[Saved data entries]
————

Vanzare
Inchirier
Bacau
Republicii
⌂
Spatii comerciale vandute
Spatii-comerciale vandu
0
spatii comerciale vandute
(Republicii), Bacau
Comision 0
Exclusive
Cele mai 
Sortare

————

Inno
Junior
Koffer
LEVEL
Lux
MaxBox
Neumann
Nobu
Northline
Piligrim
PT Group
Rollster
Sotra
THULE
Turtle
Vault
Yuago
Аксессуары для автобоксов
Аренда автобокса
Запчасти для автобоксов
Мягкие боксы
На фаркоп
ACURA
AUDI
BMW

————

▶ _What this task involves_
Search the entries for the word "vandute", then list each line that holds it.

▶ _Output_
Spatii comerciale vandute
spatii comerciale vandute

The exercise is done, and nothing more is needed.